Velórios sempre nos deixam pensativos e aquela história de gritador não saía da cabeça de João, que decidiu tocar no assunto com o amigo: – Diz aí Mineiro, na tua terra tem gritador? – Olha, se for começar com isso eu volto daqui. Com essas coisas não se brinca! – disse com voz firme, para encerrar o assunto. Nesse momento, ouviram vindo lá da encosta do outro lado do rio, latidos de cachorro e um barulho de algo caindo na água. Claudio ligou uma lanterna e apontou o facho no rumo do barulho na água. Era uma capivara das grandes que conseguiu fugir de caçadores e atravessava o rio fugindo dos cachorros. A noite certamente não estava tranquila como os dois amigos haviam imaginado.

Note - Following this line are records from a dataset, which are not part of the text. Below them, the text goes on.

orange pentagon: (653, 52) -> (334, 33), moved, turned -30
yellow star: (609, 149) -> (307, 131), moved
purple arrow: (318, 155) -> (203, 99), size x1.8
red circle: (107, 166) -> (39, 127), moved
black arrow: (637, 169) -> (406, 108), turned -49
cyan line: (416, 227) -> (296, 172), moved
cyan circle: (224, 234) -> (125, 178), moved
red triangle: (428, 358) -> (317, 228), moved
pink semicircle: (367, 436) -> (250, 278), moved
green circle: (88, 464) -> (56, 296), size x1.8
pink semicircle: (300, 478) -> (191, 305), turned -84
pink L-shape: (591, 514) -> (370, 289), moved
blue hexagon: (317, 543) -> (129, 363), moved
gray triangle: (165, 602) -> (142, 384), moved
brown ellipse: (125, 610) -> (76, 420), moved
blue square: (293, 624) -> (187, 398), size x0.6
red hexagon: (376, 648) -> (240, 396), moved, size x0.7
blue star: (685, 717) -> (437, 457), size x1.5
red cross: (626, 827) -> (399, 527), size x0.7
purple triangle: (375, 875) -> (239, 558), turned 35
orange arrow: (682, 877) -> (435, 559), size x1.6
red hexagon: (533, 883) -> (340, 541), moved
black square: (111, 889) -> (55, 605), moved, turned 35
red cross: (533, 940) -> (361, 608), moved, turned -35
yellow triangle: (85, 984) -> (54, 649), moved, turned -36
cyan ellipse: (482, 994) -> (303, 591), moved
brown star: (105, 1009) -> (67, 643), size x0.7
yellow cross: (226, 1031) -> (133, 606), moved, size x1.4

João e Claudio armaram o acampamento, mas a essa altura, todo barulho no mato era uma descarga de adrenalina. Posar na barranca do rio já havia se tornado uma tortura psicológica e o medo de assombração já dominava o pensamento dos dois, contudo, nenhum queria admitir e pedir pra ir embora. Armaram uma rede e algumas varas e enquanto João procurava nervoso o frasco de repelente, Claudio brigava com a fogueira que insistia em apagar porque a lenha estava úmida. – Que inferno! – disse João.

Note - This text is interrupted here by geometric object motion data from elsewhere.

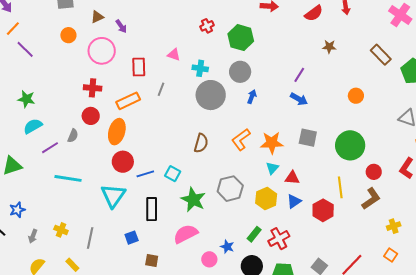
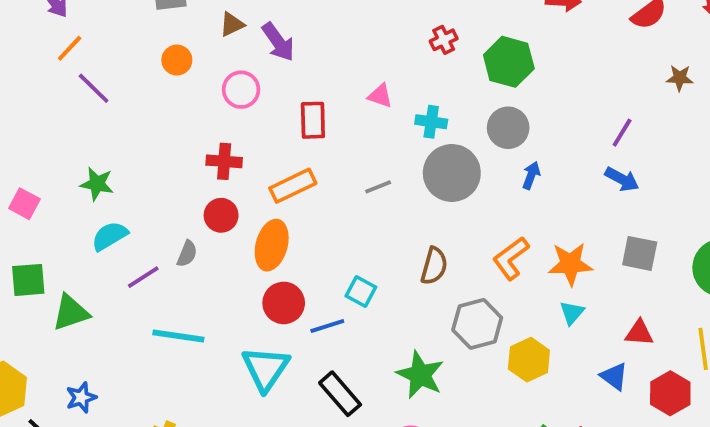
purple arrow: (121, 26) -> (278, 42), size x1.5
pink circle: (102, 51) -> (241, 90), size x0.7
gray line: (161, 89) -> (378, 187), moved, turned 48
cyan square: (173, 174) -> (361, 291), moved
red triangle: (292, 178) -> (639, 333), moved
gray hexagon: (230, 189) -> (477, 324), moved
yellow hexagon: (266, 198) -> (529, 360), moved
blue triangle: (294, 201) -> (614, 376), turned -49
black rectangle: (152, 209) -> (340, 394), turned -40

Os dois amigos ouviram um grito melancólico, triste, quase um pedido de socorro, vindo talvez de uns 100 metros dali. – Meu Deus do céu! É o gritador. Ele veio nos buscar. Pelo amor de Deus não responda. Por favor não faça isso. – disse Claudio Mineiro enquanto olhava para os lados e apontava a lanterna em todas as direções. João estava paralisado, as pernas estavam trêmulas e ele nem ouvia direito o que o Mineiro dizia. Novamente o grito, dessa vez bem mais perto. – Pare de falar Mineiro! O Gritador tá achando que você tá respondendo ele. Vamos rezar!

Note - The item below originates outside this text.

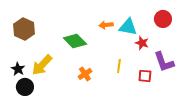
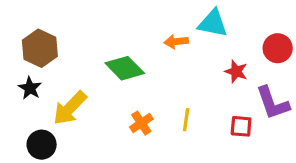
red circle: (163, 19) -> (278, 48), moved
cyan triangle: (128, 27) -> (213, 23), moved
yellow line: (119, 66) -> (186, 120), moved
black star: (18, 69) -> (30, 88), moved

-Rezar uma ova. Eu vou-me embora desse mato – Mineiro saiu correndo com a lanterna na mão, seguido por João e só pararam quando chegaram nas ruas da Vila com postes de iluminação pública.

Deixaram lá nas barrancas do Rio Iguaçu, linhas, varas, anzóis, mochilas, rede armada e o temido gritador, que no caso era um mãe-da-lua, ave que em nossa região chamamos de Urutau. A ave, confiando plenamente em sua eficiente camuflagem, permaneceu inerte no galho do velho branquilho cuja copa avançava sobre a água.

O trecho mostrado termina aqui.